As You Like It/Madcap Theatre Productions

THIS is a relatively young company of travelling players and the vibrancy of youth oozes from every pore.

Once again, these irreverent Madcaps from north Worcestershire have taken a Shakespeare classic, eased it and squeezed it, blessed it and pressed it until the Tudor pips have been sent flying into orbit.

As You Like It certainly ticks all the Bard’s boxes. It’s a tale of banishment, disguise, women pretending to be men, dashing and dastardly dolts and – best of all – the whole shebang is set in the poet’s beloved Forest of Arden, that sacred temple of trees wherein lurks all manner of magic and mayhem.

And it’s in the latter department that the Madcaps excel. Claire Seller (Rosalind) and the fearsomely multi-talented Matilda Bott make for a fine team, a kind of arboreal not to say surreal double act, flitting through the sylvan glades like songbirds just freed from a cage.

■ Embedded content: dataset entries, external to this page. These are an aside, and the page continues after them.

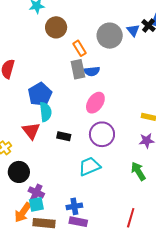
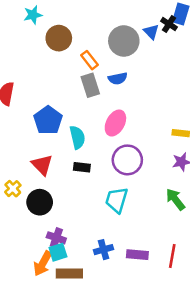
blue semicircle: (92, 71) -> (118, 78), moved
cyan semicircle: (46, 112) -> (77, 137), moved
cyan trapezoid: (89, 166) -> (117, 200), turned -45
black circle: (19, 172) -> (40, 202), moved
purple rectangle: (78, 222) -> (137, 255), moved

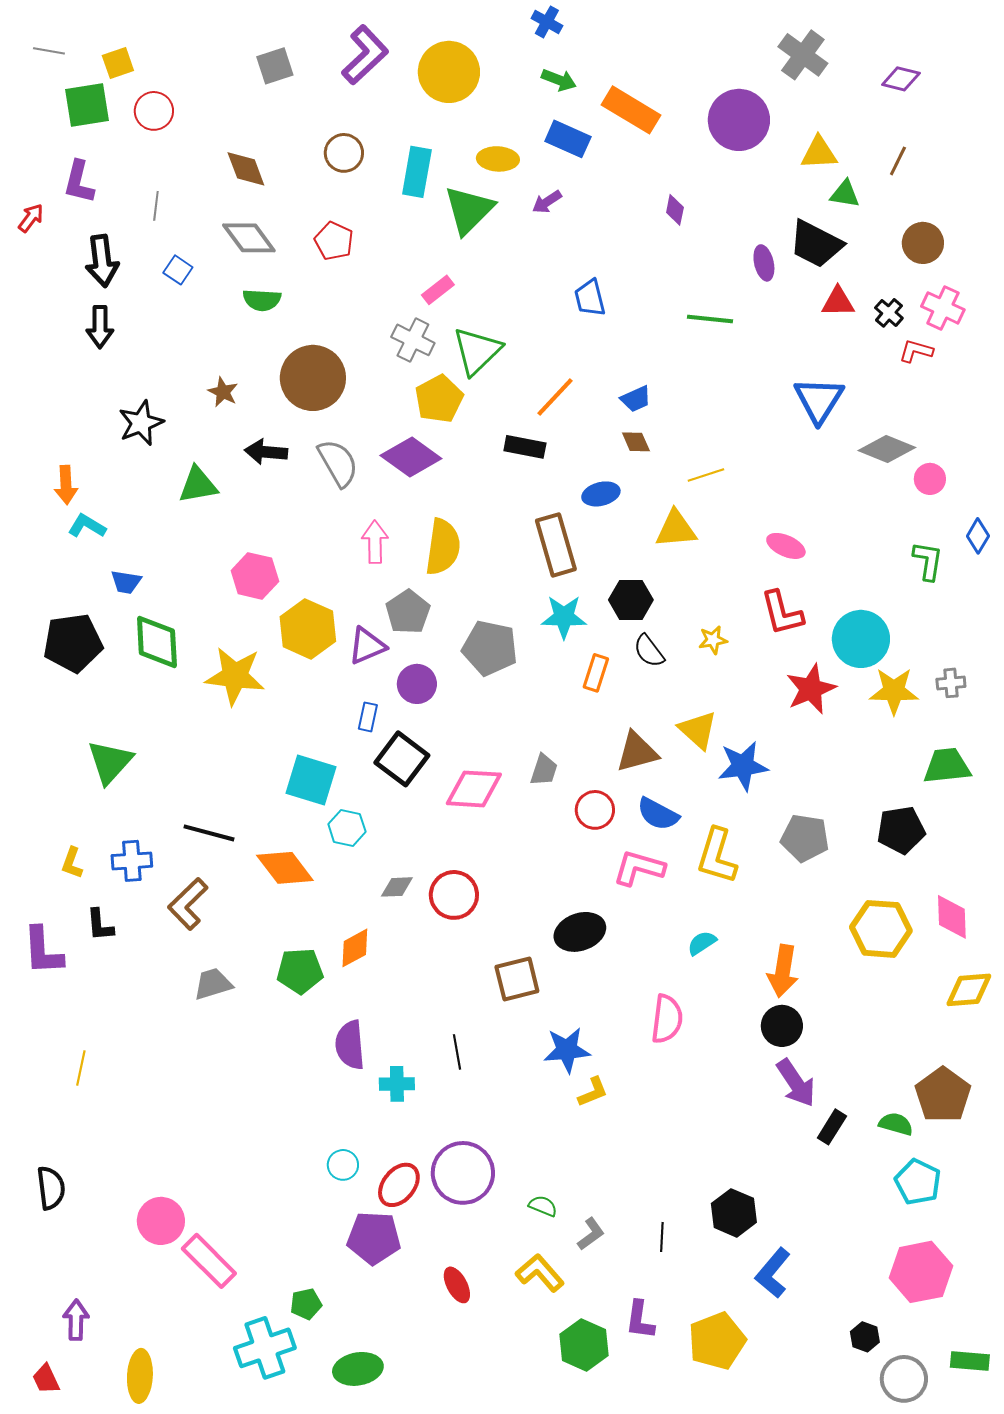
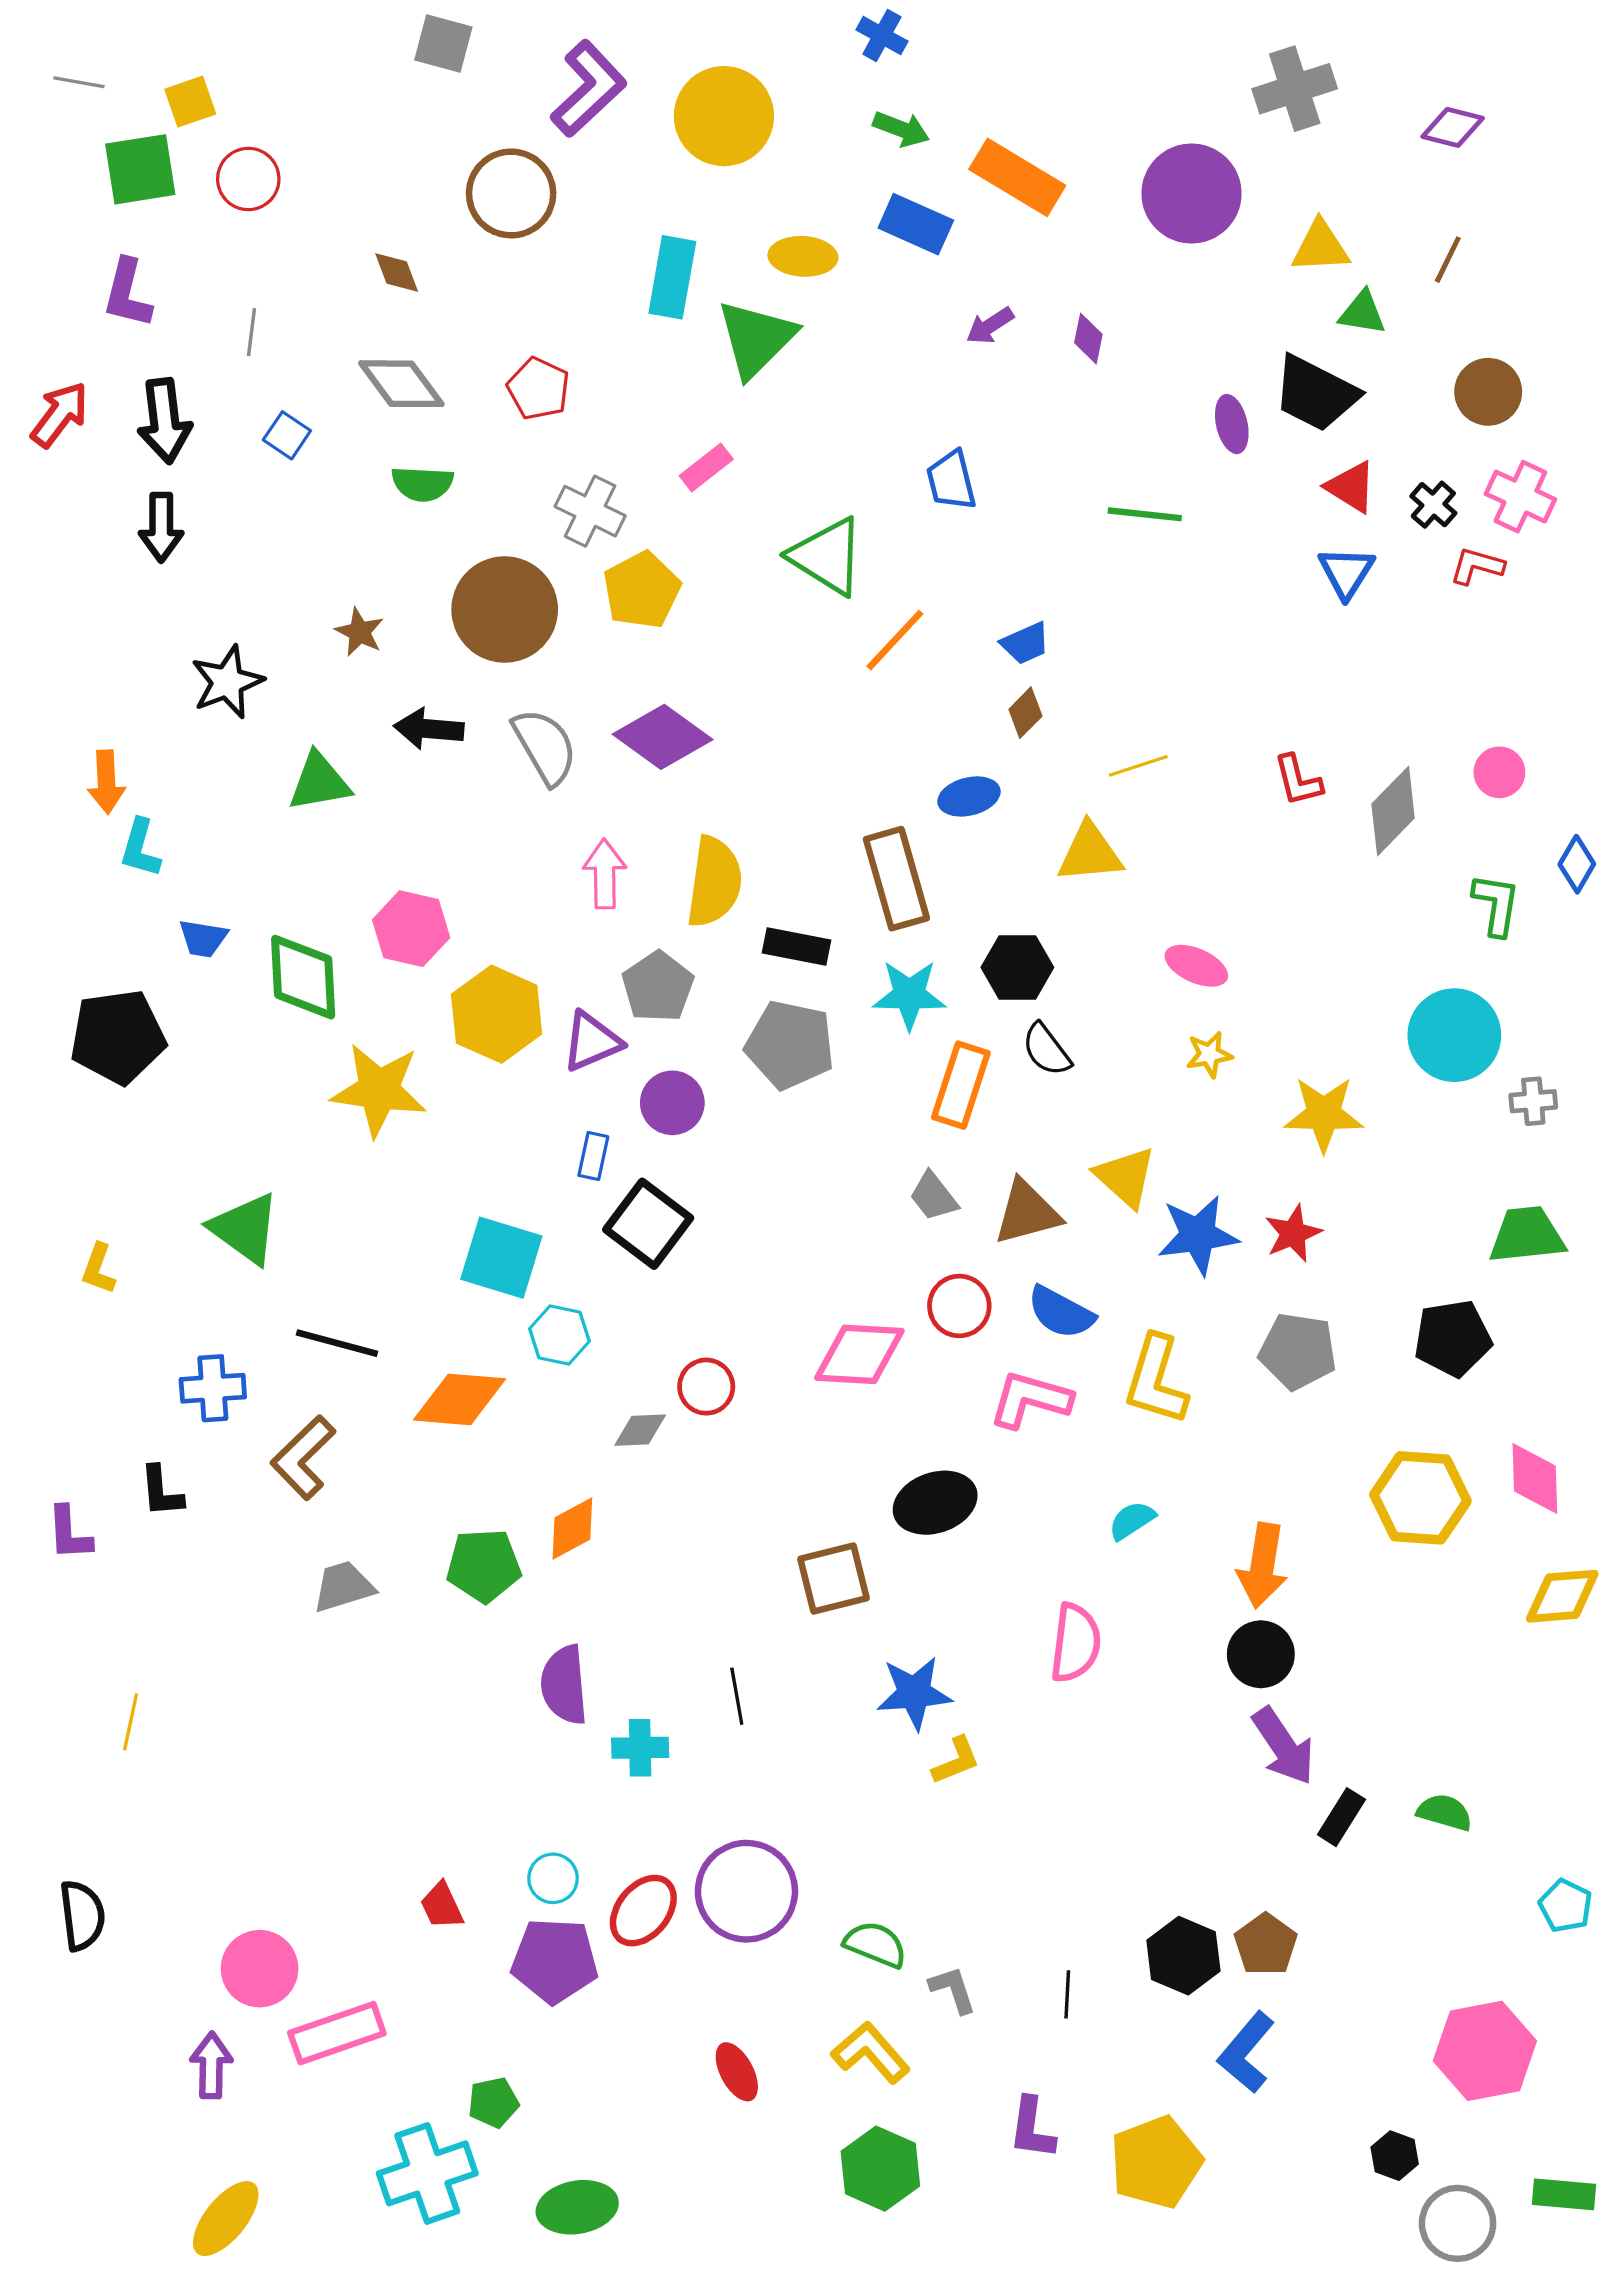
gray cross: (803, 55) -> (1295, 89), turned 36
gray square: (275, 66) -> (443, 44), moved, turned 33
brown circle: (344, 153) -> (511, 193), moved, size x1.4
brown diamond: (246, 169) -> (397, 272), size x0.7
purple arrow: (547, 202) -> (990, 326), moved
red arrow: (31, 218) -> (60, 414), moved, size x1.4
red triangle: (838, 302) -> (1351, 487), turned 33
gray cross: (413, 340) -> (590, 511), moved
green triangle: (477, 351) -> (827, 556), moved, turned -44
yellow pentagon: (439, 399) -> (642, 590), moved
blue triangle: (819, 400) -> (1346, 572), moved, size x0.7
brown diamond: (636, 442) -> (1025, 713), turned 68
black rectangle: (525, 447) -> (796, 946), moved
gray diamond: (887, 449) -> (1393, 811), moved, turned -68
cyan L-shape: (87, 526) -> (140, 848), turned -105
pink ellipse: (786, 546) -> (1196, 966), moved
red L-shape: (782, 613) -> (1298, 780), moved, size x0.7
cyan circle: (861, 639) -> (1454, 1035), moved
yellow star: (713, 640) -> (1209, 1054), moved
green diamond: (157, 642) -> (303, 977), moved
orange rectangle: (596, 673) -> (961, 1085), size x1.4
red star: (811, 689) -> (1293, 1233), moved, size x0.7
yellow star: (894, 691) -> (1324, 1114), moved
green triangle: (110, 762) -> (245, 1229), moved, turned -36
gray trapezoid: (544, 770) -> (934, 1196), moved, turned 124
pink diamond: (474, 789) -> (859, 1354), moved
yellow L-shape: (72, 863) -> (98, 1269), moved
orange diamond: (285, 868) -> (460, 1399), turned -48
red circle: (454, 895) -> (706, 1387), moved, size x0.7
purple L-shape: (43, 951) -> (69, 1533), size x0.7
brown pentagon: (943, 1095) -> (1266, 1944), moved, size x0.7
cyan pentagon: (918, 1182) -> (1566, 1906), moved, size x0.7
green semicircle: (543, 1206) -> (875, 1944), size x1.4
gray L-shape: (591, 1234) -> (953, 1990), turned -72
purple pentagon: (374, 1238) -> (555, 1961), moved
pink rectangle: (209, 1261) -> (337, 2033), turned -64
purple arrow: (76, 1320) -> (211, 2065), moved
green hexagon: (584, 1345) -> (880, 2169), moved
yellow ellipse: (140, 1376) -> (226, 2219), turned 36
red trapezoid: (46, 1379) -> (442, 1906), moved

Orlando (Robert Moore), meanwhile, gets caught up in plenty of sibling sulkiness with Oliver (Oisin Porter) who amazingly becomes less of a beastly cad when he swaps verbal swordplay for comic cuts as the highly entertaining idiot Touchstone.

Beth Johnston as Celia accompanies the hyper Rosalind on her forest odyssey, matching the minx with her woodland wordplay, while Patricia Hobday gets plenty of laughs sporting a frighteningly realistic beard.

And once again, Nick Baldock cuts his usual fine figure in the dukes department, without which no Shakespeare play would be complete.

Full marks must also go to Emma Leigh, who was obliged to leave her director’s chair and tread the boards after a member of the cast was suddenly called away.

Madcap Theatre is one of several companies in Britain that have surgically removed the stuffy, high culture associations that have dogged interpretations of the Bard’s work down the centuries... and that is why we look forward to the return next year of this talented team to Worcester’s Greyfriars garden.